▸ Exercise description
Without any pictures, output the records exactly as they are.

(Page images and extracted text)
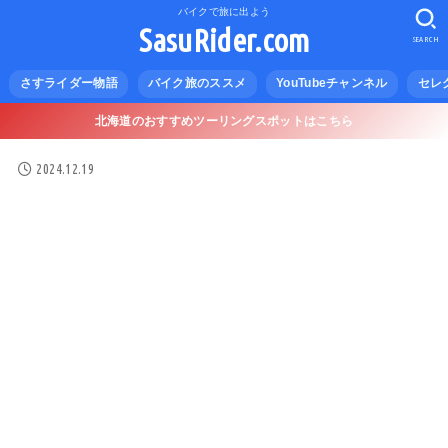
バイクで旅に出よう
SasuRider.com
SEARCH
さすライダー物語
バイク旅のススメ
YouTubeチャンネル
セレ
北海道のおすすめツーリングスポットはこちら
2024.12.19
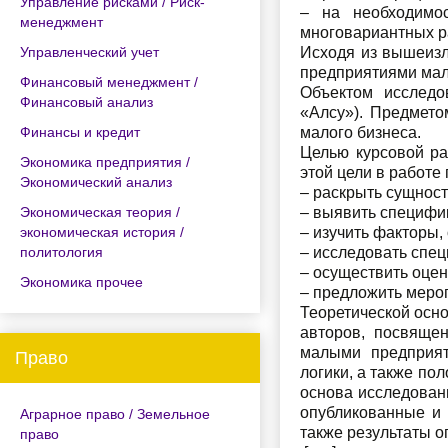
Управление рисками / Риск-
– на необходимо
менеджмент
многовариантных р
Управленческий учет
Исходя из вышеизл
предприятиями мал
Финансовый менеджмент /
Объектом исследо
Финансовый анализ
«Алсу»). Предмето
Финансы и кредит
малого бизнеса.
Целью курсовой ра
Экономика предприятия /
этой цели в работ
Экономический анализ
– раскрыть сущност
Экономическая теория /
– выявить специфи
экономическая история /
– изучить факторы
политология
– исследовать спе
– осуществить оце
Экономика прочее
– предложить меро
Теоретической осн
авторов, посвяще
малыми предприят
Право
логики, а также п
основа исследован
опубликованные и 
Аграрное право / Земельное
также результаты о
право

▸ Reply to the task
バイクで旅に出よう
SasuRider.com
SEARCH
さすライダー物語
バイク旅のススメ
YouTubeチャンネル
セレ
北海道のおすすめツーリングスポットはこちら
2024.12.19
Управление рисками / Риск-
– на необходимо
менеджмент
многовариантных р
Управленческий учет
Исходя из вышеизл
предприятиями мал
Финансовый менеджмент /
Объектом исследо
Финансовый анализ
«Алсу»). Предмето
Финансы и кредит
малого бизнеса.
Целью курсовой ра
Экономика предприятия /
этой цели в работ
Экономический анализ
– раскрыть сущност
Экономическая теория /
– выявить специфи
экономическая история /
– изучить факторы
политология
– исследовать спе
– осуществить оце
Экономика прочее
– предложить меро
Теоретической осн
авторов, посвяще
малыми предприят
Право
логики, а также п
основа исследован
опубликованные и 
Аграрное право / Земельное
также результаты о
право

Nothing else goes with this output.